A cure for foreign policy dyslexia…

After all this hoopla about a transformational election, it turns out all this country needed was a good pair of glasses. The Bush administration as it turns out had a focus issue. It wasn’t that they had so much trouble focusing on things, although I always thought the president had a bit of that ADHD ...

By , a former editor of Foreign Policy and CEO of The FP Group.
587397_090327_plan12.jpg
587397_090327_plan12.jpg

After all this hoopla about a transformational election, it turns out all this country needed was a good pair of glasses. The Bush administration as it turns out had a focus issue. It wasn’t that they had so much trouble focusing on things, although I always thought the president had a bit of that ADHD feel to him. It was that they tended to focus on the wrong things. It was a kind of foreign policy dyslexia that caused us to misread maps and regularly miss the things that should have been our targets by quite bit, say, a country or two.

So, we went to war to stop a WMD program in Iraq and as it turned out, the program we should have been worrying about was a country away in Iran. Also, as it turns out, there was another one a country away, in Syria. We went to war in Afghanistan and it turns out the war was actually in Pakistan. In the waning months of the Bush administration, we started to worry about the situation in Mexico but as it turned out…and as in each of the cases as we should have recognized all along…the real serious problem was right here in the United States.

Say what you may about the muddled economic policies of the Obama administration, the national security team has its glasses on and the result is a president who is offering a much improved vision of what America’s foreign policy priorities ought to be. Nothing illustrated this quite so well as today’s presidential announcement of our new policy in “Afghanistan”– although Hillary Clinton’s acknowledgement of the drug demand factor in fueling Mexico’s violence and the overall effort to wind down operations in Iraq and to initiate new diplomacy with Iran also suggest we are finally doing the obvious and attempting to deal with the real roots of the challenges we face.

What set the new Afghanistan strategy apart was that it clearly acknowledged that our real problems lie with in Pakistan and that we were dealing not so much with countries but with a wild, borderless region. The Afghan side of the strategy was focused on stabilization — helping to substantially build Afghan army and police forces and thus their  ability to manage Afghanistan’s internal issues, and on deploying legions of teachers, lawyers and engineers to help them build the country.
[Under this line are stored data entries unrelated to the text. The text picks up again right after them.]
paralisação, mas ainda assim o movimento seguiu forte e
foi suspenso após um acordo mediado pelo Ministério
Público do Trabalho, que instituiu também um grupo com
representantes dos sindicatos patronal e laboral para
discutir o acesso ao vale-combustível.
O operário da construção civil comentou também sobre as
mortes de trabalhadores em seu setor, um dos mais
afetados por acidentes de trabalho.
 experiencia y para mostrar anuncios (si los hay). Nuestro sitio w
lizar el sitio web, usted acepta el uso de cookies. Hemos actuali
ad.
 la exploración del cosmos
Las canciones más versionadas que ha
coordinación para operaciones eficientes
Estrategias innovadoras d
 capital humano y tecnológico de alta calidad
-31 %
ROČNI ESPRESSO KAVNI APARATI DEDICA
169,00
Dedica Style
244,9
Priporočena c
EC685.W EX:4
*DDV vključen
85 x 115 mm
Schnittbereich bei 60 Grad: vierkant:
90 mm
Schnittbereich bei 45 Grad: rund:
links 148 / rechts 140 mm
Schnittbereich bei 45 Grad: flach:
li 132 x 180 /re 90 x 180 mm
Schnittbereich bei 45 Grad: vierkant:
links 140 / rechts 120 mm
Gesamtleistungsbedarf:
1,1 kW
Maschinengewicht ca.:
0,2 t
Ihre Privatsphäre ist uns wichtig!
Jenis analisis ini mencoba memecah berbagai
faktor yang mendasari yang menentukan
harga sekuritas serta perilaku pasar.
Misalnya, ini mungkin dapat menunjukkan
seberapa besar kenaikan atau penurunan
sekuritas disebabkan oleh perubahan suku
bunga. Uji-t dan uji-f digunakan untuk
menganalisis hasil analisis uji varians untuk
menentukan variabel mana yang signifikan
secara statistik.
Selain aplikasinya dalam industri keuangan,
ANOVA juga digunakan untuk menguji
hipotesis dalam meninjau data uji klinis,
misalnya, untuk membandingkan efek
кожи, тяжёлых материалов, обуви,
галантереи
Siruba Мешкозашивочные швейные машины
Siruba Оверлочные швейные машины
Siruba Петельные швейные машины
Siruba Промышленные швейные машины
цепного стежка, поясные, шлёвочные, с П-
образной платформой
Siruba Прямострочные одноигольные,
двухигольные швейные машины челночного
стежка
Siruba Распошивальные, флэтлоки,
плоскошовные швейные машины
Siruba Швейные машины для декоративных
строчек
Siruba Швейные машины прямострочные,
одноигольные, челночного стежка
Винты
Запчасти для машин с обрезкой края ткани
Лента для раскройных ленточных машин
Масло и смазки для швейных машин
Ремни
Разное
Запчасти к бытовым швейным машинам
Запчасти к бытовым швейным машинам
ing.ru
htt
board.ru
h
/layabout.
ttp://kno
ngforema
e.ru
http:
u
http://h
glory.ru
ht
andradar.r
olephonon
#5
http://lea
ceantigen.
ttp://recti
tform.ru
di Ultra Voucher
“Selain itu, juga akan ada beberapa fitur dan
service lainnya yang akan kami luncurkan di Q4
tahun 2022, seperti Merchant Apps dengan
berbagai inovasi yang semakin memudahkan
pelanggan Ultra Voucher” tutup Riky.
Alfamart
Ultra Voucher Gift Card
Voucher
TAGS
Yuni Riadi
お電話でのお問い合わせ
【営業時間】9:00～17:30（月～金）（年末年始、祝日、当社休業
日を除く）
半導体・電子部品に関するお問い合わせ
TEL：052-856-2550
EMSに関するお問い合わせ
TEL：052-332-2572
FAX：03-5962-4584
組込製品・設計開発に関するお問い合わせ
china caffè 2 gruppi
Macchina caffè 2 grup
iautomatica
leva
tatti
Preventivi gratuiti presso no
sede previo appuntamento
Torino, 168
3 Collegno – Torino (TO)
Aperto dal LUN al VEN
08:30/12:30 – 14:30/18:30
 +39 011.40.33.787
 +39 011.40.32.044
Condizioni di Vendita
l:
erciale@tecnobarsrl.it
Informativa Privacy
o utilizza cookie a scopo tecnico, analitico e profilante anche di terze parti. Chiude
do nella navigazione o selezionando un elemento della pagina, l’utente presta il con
While the Pakistan side of the equation did include elements of assistance to support that country, the rational for the aid was clearly different (though this is not something the administration would ever acknowledge.) The Afghanistan money is to promote a more stable society and to make that problem go away (or at least make our exit a little easier when we ultimately pull out.) The Pakistan money — $1.5 billion a  year for 5 years — is a bribe…or maybe a multi-stage bribe. On the one hand, it is a public display of friendship to a country whose people don’t much like us and on the other it is cash for our friends in Pakistan to use (assuming they actually get their hands on it) to bid for the loyalties of other Pakistanis currently leaning toward our enemies. 

Importantly, Obama was very clear that our target is still al Qaeda and he made one of his most forceful statements to date of the perceived on-going threat from that group. Beyond reiterating that we are there for the same reason we went in originally…to get the guys who did 9/11…this did two important things. First, it separated out the Taliban, consistent with the current strategy of seeking to find an in to them and peeling them off. Second, it said, the real meat of this problem is in Pakistan because the Taliban are in Pakistan. 

As I have said before, I am skeptical that we can achieve much of lasting value in this part of the world as problems there are so amorphous, ingrained and have such strong regenerative features that I feel we will spend much of our effort just pushing our food around on our plates. That said, the only chance for real progress is the kind of narrowing focus, realism and intensification of pressure on the truly bad guys implied by this plan.